Ne vous refusez donc pas à écouter ce que je veux dire à présent à ceux qui, dès le début, partant du particulier, ont raisonné [25] d’une façon plus juste mais aussi plus laborieuse.

Vous connaissez sans aucun doute l’histoire des folies humaines, et vous avez parcouru les diverses constructions édifiées par la religion, depuis les fables insanes de nations incultes jusqu’au déisme le plus raffiné, depuis la superstition grossière de notre peuple jusqu’à ces fragments mal cousus ensemble de métaphysique et de morale qu’on appelle christianisme rationnel[1] ; vous avez trouvé tout cela contraire au bon sens et à la raison. Je suis très éloigné de vouloir vous contredire en cela.

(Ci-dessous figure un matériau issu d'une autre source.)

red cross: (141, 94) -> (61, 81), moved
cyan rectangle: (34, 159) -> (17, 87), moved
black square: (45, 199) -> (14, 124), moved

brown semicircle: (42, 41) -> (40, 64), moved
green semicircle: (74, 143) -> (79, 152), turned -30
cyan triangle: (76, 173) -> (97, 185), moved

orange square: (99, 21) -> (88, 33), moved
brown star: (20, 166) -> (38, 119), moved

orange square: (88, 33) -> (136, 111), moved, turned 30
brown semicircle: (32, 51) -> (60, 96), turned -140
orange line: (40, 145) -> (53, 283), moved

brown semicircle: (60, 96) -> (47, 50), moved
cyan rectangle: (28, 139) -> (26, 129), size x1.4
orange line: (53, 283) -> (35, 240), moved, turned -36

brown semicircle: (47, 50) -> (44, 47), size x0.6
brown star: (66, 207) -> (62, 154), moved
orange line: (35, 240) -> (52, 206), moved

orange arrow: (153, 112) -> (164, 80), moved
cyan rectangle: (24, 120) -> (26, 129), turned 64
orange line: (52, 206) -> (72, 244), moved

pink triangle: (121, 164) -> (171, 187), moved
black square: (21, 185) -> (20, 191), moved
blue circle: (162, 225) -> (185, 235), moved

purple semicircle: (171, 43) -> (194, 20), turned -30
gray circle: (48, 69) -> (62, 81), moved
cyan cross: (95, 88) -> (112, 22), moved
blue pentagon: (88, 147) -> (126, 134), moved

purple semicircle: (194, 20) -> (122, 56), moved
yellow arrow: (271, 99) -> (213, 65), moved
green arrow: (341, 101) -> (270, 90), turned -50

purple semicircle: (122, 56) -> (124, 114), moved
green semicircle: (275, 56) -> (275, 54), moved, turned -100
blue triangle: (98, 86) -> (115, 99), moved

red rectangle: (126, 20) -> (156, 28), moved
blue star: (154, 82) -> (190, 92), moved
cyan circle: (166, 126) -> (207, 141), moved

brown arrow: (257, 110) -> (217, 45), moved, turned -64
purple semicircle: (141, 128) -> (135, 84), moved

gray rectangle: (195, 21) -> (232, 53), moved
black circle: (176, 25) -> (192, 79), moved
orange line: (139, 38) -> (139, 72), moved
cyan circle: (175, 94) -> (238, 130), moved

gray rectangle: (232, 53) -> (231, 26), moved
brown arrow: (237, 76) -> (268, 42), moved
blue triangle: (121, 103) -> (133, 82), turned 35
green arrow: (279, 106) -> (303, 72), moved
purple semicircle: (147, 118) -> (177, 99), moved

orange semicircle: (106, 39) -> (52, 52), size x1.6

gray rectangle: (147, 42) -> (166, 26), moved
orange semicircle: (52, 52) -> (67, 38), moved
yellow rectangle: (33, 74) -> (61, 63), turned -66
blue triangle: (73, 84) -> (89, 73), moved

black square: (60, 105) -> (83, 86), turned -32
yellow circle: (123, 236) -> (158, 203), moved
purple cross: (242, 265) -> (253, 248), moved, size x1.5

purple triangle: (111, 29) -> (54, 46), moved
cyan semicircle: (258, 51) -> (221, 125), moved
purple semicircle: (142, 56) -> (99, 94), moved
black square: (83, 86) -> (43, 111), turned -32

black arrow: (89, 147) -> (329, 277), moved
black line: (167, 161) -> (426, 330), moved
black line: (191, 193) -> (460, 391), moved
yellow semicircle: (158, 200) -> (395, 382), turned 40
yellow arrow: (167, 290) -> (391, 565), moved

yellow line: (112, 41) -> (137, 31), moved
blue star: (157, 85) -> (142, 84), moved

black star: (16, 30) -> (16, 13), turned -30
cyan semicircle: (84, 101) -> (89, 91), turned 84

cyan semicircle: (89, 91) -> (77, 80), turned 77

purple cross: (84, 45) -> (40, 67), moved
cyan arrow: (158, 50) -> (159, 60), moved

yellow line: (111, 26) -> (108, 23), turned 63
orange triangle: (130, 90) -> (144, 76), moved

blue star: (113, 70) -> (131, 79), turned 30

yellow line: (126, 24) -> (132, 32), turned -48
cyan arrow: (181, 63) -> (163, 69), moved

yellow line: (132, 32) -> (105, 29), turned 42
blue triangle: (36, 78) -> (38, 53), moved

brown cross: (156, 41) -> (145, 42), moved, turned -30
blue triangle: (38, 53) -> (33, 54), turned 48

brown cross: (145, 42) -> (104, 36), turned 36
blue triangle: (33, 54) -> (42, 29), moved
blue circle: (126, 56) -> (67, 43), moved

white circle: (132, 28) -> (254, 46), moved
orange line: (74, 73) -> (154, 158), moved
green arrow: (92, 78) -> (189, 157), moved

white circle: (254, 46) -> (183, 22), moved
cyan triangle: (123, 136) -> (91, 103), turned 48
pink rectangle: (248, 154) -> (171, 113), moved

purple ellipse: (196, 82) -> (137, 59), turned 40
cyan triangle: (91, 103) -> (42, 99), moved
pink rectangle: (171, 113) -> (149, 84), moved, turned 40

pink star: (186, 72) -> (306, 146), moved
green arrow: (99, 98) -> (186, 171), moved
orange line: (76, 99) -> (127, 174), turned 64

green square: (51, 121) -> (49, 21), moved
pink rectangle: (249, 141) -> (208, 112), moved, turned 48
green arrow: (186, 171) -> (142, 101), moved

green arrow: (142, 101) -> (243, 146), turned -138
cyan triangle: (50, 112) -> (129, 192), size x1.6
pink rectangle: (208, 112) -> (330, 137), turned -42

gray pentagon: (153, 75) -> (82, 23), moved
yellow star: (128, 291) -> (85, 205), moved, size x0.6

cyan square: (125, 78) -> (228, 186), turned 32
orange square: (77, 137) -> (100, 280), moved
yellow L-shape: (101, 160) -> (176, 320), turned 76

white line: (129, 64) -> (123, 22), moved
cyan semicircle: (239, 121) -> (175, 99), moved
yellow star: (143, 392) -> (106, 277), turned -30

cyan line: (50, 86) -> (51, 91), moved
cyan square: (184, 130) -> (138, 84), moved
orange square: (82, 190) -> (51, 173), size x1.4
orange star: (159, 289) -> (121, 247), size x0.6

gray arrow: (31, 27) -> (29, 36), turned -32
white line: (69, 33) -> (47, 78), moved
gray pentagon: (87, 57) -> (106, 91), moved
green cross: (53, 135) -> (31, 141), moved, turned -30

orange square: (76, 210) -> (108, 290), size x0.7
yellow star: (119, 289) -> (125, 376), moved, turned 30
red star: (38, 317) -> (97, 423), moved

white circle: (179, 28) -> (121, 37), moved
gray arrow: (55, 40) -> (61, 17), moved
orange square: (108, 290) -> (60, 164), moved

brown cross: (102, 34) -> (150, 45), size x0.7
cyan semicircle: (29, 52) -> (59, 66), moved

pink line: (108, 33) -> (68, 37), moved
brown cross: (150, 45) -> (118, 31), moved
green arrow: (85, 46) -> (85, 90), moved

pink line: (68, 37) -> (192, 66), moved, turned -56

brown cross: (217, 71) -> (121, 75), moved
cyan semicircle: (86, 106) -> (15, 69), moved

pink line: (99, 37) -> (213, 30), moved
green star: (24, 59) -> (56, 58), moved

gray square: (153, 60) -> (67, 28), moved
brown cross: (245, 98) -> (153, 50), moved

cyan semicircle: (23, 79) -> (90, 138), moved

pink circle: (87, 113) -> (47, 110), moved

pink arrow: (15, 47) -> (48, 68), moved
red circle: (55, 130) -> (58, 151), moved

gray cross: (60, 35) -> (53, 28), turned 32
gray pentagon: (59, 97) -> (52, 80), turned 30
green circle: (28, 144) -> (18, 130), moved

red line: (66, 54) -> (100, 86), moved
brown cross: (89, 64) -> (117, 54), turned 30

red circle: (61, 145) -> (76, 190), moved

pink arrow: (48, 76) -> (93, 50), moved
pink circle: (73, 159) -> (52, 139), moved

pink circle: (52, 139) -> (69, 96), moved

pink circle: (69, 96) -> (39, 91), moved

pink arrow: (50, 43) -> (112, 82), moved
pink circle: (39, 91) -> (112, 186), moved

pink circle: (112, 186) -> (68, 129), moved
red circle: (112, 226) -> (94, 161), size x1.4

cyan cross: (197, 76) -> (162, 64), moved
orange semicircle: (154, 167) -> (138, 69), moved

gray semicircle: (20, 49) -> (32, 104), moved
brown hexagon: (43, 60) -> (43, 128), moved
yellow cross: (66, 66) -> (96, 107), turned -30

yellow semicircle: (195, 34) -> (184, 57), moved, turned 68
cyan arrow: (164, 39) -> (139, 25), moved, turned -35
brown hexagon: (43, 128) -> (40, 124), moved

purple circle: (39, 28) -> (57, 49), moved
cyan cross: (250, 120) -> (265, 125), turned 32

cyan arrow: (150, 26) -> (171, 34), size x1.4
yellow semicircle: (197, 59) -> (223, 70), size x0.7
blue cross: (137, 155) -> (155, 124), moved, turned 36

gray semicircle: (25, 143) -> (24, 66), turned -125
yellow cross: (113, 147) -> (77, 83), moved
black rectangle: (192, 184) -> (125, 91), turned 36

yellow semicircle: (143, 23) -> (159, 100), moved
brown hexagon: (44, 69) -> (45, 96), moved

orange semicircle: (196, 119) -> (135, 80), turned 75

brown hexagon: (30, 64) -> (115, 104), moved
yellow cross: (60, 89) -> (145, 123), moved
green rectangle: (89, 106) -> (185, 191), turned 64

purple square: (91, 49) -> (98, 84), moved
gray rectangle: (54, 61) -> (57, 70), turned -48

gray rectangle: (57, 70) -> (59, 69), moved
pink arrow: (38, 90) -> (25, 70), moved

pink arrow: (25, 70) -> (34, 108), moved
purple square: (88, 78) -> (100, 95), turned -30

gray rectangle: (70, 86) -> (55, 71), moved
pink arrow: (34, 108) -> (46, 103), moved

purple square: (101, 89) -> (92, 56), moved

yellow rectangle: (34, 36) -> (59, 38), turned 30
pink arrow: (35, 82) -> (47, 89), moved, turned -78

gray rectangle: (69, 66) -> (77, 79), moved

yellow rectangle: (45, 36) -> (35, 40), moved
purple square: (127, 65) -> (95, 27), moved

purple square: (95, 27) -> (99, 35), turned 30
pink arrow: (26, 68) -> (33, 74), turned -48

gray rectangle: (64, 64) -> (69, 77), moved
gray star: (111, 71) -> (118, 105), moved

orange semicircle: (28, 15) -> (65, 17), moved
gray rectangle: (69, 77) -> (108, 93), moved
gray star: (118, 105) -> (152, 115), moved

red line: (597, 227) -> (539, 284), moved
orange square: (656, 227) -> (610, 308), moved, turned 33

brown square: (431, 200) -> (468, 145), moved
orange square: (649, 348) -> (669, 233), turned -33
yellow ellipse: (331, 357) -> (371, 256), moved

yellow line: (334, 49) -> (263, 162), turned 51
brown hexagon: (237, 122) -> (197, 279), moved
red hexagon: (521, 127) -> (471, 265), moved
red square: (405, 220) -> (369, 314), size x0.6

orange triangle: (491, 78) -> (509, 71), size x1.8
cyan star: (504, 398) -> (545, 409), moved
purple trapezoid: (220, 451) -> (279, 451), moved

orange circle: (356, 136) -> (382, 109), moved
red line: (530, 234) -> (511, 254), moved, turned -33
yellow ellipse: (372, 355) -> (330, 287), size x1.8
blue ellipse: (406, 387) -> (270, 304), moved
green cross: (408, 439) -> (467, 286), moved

Et même bien plutôt, si c’est votre avis sincère que les systèmes religieux les plus évolués ne sont pas moins affectés de ces défauts que les plus grossiers, et pour peu que vous vous rendiez compte que le Divin ne peut pas se trouver situé à l’intérieur d’une série dont les deux extrémités seraient choses vulgaires et méprisables, je vous dispenserai volontiers de la peine d’apprécier de plus près tous les degrés intermédiaires : ils apparaissent tous comme des transitions qui vont se rapprochant du dernier d’entre eux ; chacun sort de la main de son époque un peu mieux poli, jusqu’à ce qu’enfin l’art se soit élevé à la perfection, qui est atteinte dans le jouet dont notre siècle a fait si longtemps son passe-temps. Mais ce perfectionnement est tout plutôt que progression [26] qui rapprocherait de la religion.

Je ne peux pas parler de ces choses sans colère, car

  1. Première attaque contre la religion rationnelle, ou naturelle, qui sera souvent prise à partie dans la suite.